In 1952, Tunnell received his law degree from Baylor Law School in Waco and returned to Tyler to become an assistant district attorney before entering private practice. He was joined by future Comptroller and Lieutenant Governor Bob Bullock in 1959, and the two formed a close bond.

===Speaker of the Texas House===
Tunnell was first elected to the Texas House in 1956. In the two years that he served as Speaker, which coincided with the first two years of the administration of Governor John B. Connally, Jr., the legislature created the Texas Parks and Wildlife Department, the state's first tourism department, and transferred what would become Padre Island National Seashore to the national government. On November 22, 1963, Tunnell was present at the Fort Worth breakfast at the Hotel Texas held for U.S. President John F. Kennedy shortly before his assassination later in the day.
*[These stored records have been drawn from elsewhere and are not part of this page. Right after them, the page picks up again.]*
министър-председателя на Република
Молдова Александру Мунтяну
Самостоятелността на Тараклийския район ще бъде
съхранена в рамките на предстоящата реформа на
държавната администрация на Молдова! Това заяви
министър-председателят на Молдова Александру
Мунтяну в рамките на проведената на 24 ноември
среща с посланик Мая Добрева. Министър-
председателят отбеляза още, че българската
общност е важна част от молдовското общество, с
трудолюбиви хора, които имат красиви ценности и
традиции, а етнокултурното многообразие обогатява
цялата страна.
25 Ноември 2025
Others at the gathering included Texas Attorney General Waggoner Carr.

===Railroad Commissioner===
In 1965, Governor Connally appointed Tunnell to the Texas Railroad Commission upon the retirement of 32-year veteran Ernest O. Thompson. Ben Barnes was then elected Speaker. Tunnell was twice elected to the Railroad Commission—1966 and 1972—before he resigned in 1973 to become a vice president and lobbyist for Houston-based Tenneco, a petroleum and natural gas company. One of his lobbyist colleagues was former state Representative Phil Cates, formerly of Wheeler County. Tunnell's service as Railroad Commissioner overlapped with the energy crisis of the early 1970s.

===Later career===
In 1995, Governor George W. Bush appointed Tunnell to the State Conservatorship Board to overhaul and reorganize the troubled Texas Commission on Alcohol and Drug Abuse.

===Death===
Tunnell died of cancer in Lake Palestine on March 7, 2000. He and his wife are interred at the Texas State Cemetery in Austin.